(Exercise details): Take every line from the data that has the word "also" in it.

[Transcribed page contents]
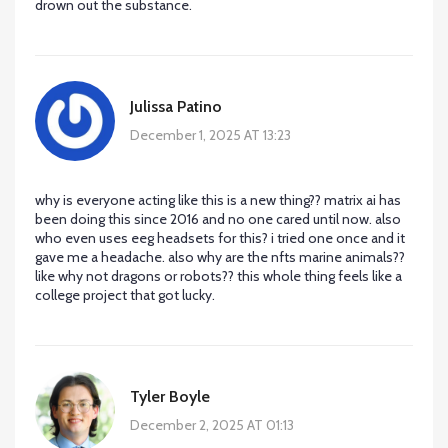
drown out the substance.
Julissa Patino
December 1, 2025 AT 13:23
why is everyone acting like this is a new thing?? matrix ai has
been doing this since 2016 and no one cared until now. also
who even uses eeg headsets for this? i tried one once and it
gave me a headache. also why are the nfts marine animals??
like why not dragons or robots?? this whole thing feels like a
college project that got lucky.
Tyler Boyle
December 2, 2025 AT 01:13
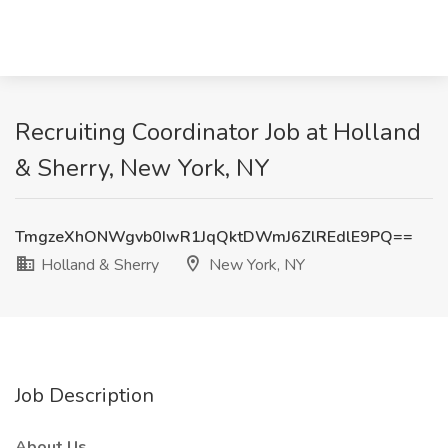
Recruiting Coordinator Job at Holland
& Sherry, New York, NY
TmgzeXhONWgvb0IwR1JqQktDWmJ6ZlREdlE9PQ==
Holland & Sherry
New York, NY
Job Description
About Us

(Your solution):
been doing this since 2016 and no one cared until now. also
gave me a headache. also why are the nfts marine animals??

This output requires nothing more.